Tuesday, May 6, 2014

On parametric polymorphism and JSON serialization

A couple of months ago I wrote Fleece, a JSON mapper for F#. What does that mean? It provides a library of functions to help map a JSON value tree onto .NET typed instances. And some more functions to do the inverse operation: map typed .NET values onto a JSON tree.
Fleece delegates the actual JSON parsing and serialization to System.Json.

But what’s the purpose of Fleece? Why another JSON library? Why F#? Is Fleece merely another case of Not-Invented-Here Syndrome? After all, anyone can serialize things easily with something like ServiceStack.Text, for example:

class Person {
    public int Id { get; set; }
    public string Name { get; set; }
}
var john = ServiceStack.Text.JsonSerializer.SerializeToString(new Person {Id = 1, Name = "John"});

Right?

However there’s a problem here. How do we know that the code above works for this definition of Person? Well, of course we can just run it and get the expected result stored in the john variable. But can you be sure that it will work for this Person type, without running it? It seems obvious that it will work, otherwise the library wouldn’t be useful, would it?

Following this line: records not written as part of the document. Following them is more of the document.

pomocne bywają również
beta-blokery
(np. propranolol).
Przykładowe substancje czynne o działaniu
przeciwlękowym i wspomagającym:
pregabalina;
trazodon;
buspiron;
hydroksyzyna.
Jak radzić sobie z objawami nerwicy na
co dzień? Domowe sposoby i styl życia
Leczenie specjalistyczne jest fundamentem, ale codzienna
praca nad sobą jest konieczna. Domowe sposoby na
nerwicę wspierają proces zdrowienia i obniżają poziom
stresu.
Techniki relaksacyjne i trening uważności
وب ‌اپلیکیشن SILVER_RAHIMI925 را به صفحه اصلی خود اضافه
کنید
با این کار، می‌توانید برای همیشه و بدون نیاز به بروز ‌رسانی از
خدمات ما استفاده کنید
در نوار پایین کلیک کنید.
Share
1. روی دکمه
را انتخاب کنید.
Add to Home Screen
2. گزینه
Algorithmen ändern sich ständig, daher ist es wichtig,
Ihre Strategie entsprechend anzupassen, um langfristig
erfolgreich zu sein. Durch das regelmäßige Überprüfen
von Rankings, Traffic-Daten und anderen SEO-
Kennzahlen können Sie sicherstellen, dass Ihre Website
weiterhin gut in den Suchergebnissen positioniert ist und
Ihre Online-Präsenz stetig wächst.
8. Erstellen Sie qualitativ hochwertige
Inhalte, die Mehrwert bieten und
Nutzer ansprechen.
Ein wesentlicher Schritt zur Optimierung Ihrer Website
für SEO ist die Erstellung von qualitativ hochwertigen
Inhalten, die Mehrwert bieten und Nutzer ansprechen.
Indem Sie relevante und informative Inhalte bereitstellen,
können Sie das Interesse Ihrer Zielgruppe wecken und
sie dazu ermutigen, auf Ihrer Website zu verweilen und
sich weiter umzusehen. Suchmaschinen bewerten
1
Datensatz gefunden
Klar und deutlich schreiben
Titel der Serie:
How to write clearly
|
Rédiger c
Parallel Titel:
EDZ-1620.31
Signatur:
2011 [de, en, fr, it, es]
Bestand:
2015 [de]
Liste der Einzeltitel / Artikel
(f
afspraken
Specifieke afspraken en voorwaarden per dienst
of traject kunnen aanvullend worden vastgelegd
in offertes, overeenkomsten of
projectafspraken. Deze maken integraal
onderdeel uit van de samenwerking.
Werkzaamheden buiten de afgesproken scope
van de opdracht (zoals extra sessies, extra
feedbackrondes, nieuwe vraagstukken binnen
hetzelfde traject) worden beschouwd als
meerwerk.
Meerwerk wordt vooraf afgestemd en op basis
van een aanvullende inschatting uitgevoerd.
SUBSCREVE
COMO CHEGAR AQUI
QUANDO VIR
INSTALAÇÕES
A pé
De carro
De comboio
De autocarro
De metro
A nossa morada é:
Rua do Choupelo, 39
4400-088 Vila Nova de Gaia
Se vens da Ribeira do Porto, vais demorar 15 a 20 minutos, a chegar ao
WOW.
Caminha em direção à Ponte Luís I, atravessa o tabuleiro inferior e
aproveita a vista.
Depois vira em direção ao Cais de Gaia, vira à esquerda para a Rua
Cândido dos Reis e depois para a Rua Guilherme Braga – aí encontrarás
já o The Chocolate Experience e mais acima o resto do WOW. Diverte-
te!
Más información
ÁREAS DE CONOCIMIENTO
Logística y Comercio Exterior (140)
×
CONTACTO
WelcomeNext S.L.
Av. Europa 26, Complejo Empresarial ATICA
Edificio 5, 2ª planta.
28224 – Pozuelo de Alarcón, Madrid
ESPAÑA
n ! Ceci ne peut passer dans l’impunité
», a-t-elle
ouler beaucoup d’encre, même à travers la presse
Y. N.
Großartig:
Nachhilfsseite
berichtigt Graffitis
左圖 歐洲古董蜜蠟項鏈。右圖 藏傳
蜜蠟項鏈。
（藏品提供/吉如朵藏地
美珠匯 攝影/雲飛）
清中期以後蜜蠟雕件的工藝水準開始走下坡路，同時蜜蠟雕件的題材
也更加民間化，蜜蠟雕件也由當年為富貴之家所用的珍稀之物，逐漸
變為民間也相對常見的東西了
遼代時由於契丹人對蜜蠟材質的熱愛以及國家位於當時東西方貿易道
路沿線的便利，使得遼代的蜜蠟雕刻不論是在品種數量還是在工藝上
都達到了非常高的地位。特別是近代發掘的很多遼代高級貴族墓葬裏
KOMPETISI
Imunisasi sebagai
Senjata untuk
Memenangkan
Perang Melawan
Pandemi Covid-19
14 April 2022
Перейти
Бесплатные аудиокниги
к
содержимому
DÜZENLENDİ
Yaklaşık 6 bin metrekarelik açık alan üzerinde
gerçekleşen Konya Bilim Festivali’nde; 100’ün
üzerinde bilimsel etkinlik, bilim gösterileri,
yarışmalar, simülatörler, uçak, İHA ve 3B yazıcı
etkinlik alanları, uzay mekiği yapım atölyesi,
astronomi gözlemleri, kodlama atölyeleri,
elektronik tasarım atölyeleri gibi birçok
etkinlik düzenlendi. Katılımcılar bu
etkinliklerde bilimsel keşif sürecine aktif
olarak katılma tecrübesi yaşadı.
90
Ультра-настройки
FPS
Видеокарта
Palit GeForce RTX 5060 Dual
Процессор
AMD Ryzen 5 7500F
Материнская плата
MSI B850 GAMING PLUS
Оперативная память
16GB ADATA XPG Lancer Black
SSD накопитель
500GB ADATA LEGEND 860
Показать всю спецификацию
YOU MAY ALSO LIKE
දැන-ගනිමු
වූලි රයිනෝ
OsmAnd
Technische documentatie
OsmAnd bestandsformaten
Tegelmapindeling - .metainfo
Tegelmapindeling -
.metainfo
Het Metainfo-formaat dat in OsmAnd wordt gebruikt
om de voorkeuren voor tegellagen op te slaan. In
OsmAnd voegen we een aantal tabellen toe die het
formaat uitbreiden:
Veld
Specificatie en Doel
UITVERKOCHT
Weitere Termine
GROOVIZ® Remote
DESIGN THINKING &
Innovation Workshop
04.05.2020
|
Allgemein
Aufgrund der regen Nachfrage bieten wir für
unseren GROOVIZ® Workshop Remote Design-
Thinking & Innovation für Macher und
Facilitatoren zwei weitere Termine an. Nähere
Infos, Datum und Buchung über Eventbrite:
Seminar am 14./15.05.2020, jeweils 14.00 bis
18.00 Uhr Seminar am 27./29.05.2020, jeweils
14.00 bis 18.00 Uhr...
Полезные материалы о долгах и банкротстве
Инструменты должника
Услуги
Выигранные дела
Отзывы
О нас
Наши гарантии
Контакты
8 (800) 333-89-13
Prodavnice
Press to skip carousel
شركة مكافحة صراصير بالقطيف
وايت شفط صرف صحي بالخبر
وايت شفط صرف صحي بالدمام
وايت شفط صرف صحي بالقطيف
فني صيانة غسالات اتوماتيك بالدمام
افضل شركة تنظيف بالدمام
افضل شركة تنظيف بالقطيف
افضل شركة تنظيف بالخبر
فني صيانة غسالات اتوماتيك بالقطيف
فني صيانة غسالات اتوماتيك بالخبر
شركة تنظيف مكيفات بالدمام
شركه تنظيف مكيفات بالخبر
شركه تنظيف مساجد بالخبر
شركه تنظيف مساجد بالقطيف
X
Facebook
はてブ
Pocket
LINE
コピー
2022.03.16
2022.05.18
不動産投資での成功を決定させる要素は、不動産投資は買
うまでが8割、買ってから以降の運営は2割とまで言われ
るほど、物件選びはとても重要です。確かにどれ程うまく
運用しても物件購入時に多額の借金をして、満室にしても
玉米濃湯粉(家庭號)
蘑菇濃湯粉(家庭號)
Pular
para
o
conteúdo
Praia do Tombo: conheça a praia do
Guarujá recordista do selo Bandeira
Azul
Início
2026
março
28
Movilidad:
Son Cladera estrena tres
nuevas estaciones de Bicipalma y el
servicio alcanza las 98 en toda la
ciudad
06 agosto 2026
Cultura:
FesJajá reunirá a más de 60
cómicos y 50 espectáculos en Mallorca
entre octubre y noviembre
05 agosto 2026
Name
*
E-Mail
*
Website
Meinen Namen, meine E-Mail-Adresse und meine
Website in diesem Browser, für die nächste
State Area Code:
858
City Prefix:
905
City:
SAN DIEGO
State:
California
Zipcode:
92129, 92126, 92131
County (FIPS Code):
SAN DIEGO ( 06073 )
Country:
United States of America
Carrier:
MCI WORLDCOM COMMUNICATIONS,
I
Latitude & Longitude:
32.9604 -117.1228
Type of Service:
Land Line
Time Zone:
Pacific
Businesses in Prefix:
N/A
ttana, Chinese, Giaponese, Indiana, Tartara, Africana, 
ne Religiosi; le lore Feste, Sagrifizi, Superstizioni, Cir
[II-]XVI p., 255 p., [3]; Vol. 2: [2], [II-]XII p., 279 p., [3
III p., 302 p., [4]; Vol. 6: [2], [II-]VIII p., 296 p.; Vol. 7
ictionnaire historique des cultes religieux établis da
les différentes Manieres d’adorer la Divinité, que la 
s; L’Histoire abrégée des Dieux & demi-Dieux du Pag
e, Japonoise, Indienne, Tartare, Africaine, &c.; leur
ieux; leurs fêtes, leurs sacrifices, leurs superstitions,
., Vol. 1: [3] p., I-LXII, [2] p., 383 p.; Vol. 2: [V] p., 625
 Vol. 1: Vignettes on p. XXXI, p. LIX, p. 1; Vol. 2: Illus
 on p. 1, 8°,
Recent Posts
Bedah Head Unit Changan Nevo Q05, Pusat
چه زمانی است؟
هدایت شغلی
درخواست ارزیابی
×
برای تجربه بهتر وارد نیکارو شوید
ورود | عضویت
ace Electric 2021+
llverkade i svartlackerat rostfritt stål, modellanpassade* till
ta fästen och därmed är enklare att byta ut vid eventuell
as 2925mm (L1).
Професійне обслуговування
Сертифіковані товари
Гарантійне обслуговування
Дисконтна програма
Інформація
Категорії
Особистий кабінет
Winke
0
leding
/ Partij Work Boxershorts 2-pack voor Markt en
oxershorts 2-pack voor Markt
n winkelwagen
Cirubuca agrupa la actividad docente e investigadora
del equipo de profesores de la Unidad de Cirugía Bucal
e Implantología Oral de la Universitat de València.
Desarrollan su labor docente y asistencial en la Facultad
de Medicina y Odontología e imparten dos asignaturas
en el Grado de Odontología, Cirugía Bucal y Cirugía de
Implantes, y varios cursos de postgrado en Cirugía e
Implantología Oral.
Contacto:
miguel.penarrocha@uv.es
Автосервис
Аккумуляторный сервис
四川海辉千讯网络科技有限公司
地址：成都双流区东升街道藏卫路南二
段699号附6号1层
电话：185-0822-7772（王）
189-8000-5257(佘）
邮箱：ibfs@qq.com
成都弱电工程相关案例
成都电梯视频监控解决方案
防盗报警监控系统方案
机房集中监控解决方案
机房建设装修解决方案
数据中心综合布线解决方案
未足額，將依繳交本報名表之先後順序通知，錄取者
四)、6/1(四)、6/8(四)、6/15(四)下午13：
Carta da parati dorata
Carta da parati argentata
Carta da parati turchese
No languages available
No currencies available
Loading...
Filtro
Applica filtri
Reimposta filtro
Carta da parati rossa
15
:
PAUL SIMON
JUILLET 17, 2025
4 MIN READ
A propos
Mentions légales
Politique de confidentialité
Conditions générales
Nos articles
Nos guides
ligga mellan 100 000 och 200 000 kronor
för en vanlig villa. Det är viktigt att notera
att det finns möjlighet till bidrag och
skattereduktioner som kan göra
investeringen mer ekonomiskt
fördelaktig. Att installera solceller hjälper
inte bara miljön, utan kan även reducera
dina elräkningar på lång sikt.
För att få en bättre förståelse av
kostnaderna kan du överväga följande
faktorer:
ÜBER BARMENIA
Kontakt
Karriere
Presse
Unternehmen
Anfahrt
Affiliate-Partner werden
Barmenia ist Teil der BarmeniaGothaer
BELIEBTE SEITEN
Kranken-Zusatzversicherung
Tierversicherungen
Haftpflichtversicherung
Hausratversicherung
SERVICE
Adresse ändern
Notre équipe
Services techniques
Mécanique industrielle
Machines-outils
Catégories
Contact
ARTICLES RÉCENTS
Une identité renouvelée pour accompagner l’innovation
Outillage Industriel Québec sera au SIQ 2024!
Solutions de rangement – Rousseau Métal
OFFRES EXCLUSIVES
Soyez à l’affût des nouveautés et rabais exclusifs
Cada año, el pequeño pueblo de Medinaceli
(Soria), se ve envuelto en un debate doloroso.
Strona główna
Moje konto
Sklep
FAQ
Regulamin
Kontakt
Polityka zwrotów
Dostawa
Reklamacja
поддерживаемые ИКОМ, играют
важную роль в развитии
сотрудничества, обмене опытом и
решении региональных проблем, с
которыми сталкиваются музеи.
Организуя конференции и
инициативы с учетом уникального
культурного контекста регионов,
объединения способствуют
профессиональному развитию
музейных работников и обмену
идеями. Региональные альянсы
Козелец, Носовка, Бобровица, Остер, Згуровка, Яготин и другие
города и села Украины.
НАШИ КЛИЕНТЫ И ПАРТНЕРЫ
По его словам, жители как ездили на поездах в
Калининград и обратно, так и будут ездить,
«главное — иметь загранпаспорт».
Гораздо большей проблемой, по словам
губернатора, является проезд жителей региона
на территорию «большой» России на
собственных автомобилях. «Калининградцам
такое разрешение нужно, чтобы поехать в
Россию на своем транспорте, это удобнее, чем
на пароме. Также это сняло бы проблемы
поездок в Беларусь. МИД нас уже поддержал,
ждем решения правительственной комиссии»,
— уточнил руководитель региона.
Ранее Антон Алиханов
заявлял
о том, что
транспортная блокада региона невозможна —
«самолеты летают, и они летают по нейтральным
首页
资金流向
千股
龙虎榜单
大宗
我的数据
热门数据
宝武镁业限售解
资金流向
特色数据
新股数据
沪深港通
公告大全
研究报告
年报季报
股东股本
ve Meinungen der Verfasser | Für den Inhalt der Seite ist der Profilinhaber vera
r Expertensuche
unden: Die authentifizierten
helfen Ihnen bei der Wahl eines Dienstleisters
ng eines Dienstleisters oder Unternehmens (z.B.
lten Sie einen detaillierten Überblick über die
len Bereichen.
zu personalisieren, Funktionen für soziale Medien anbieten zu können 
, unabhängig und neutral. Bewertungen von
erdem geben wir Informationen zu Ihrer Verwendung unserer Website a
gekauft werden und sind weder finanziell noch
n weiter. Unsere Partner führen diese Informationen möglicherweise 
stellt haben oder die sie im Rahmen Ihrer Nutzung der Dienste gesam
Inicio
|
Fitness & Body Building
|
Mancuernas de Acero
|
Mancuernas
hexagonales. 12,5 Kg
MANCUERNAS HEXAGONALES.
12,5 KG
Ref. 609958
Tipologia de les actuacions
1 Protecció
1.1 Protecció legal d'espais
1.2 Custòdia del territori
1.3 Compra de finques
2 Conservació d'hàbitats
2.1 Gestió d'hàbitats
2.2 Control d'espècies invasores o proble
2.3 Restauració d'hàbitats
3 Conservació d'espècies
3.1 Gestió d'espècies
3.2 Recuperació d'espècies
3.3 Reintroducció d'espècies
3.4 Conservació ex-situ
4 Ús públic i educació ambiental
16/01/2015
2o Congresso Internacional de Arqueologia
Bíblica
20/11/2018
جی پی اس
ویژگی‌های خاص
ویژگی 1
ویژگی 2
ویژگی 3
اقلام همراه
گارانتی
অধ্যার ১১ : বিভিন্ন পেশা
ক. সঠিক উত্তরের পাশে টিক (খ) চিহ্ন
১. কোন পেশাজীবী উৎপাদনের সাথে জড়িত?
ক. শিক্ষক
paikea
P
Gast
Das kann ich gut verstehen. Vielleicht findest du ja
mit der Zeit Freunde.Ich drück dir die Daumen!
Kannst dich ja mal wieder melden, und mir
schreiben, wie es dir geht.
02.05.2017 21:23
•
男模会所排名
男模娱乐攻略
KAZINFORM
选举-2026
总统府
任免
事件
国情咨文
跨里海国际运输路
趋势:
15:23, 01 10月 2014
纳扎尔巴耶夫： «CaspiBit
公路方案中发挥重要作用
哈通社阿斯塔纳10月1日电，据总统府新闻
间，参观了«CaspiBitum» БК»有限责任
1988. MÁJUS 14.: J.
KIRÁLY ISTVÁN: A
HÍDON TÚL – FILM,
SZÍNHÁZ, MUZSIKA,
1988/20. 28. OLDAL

And yet, if we slightly change the definition of Person:

class Person {
    public readonly int Id;
    public readonly string Name;

    public Person(int id, string name) {
        Id = id;
        Name = name;
    }
}
var john = ServiceStack.Text.JsonSerializer.SerializeToString(new Person(id: 1, name: "John"));

It will compile, but john will contain the string "{}", i.e. an empty object. Definitely not what anyone would want! Yes, set the magic IncludePublicFields flag and it works, but why do we have to guess this? Would it make any difference if it throwed an exception instead of generating an empty JSON object? We spend a lot of time compiling things, can’t the compiler check this for us?

Even worse, SerializeToString will happily accept any instance of any type, even if it doesn’t make any sense:

var json = ServiceStack.Text.JsonSerializer.SerializeToString(new Func<int, int>(x => x + 1));
Console.WriteLine(json); // empty string

By the way, don’t think this is to bash ServiceStack in particular. Most JSON libraries for .NET have this problem:

static void NewtonsoftJson() {
    var json = Newtonsoft.Json.JsonConvert.SerializeObject(new Func<int, int>(x => x + 1));
    Console.WriteLine(json);

    // {"Delegate":{},"method0":{"Name":"<Newtonsoft>b__3","AssemblyName":"SerializationLies, Version=1.0.0.0, Culture=neutral, PublicKeyToken=null","ClassName":"SerializationLies.Program","Signature":"Int32 <Newtonsoft>b__3(Int32)","Signature2":"System.Int32 <Newtonsoft>b__3(System.Int32)","MemberType":8,"GenericArguments":null}}
}

DataContractJsonSerializer at least acknowledges its partiality and throws:

static void DataContract() {
    using (var ms = new MemoryStream()) {
        new DataContractJsonSerializer(typeof(Func<int, int>)).WriteObject(ms, new Func<int, int>(x => x + 1));
        Console.WriteLine(Encoding.ASCII.GetString(ms.ToArray()));
    }

/* throws:             
Unhandled Exception: System.Runtime.Serialization.SerializationException: DataContractJsonSerializer does not support the setting of the FullTypeName of the object to be serialized to a value other than the default FullTypeName. 
Attempted to serialize object with full type name 'System.DelegateSerializationHolder' and default full type name 
'System.Func`2[[System.Int32, mscorlib, Version=4.0.0.0,Culture=neutral, PublicKeyToken=b77a5c561934e089],[System.Int32, mscorlib, Version=4.0.0.0, Culture=neutral, PublicKeyToken=b77a5c561934e089]]'.
*/
}

And by extension, pretty much all web frameworks (probably the most common producers of JSON) have this problem too:

ASP.NET MVC 4

public class HomeController : Controller {
    public ActionResult Index() {
        return Json(new Func<int, int>(x => x + 1), JsonRequestBehavior.AllowGet);
    }
}

Throws System.InvalidOperationException: A circular reference was detected while serializing an object of type 'System.Reflection.RuntimeModule'.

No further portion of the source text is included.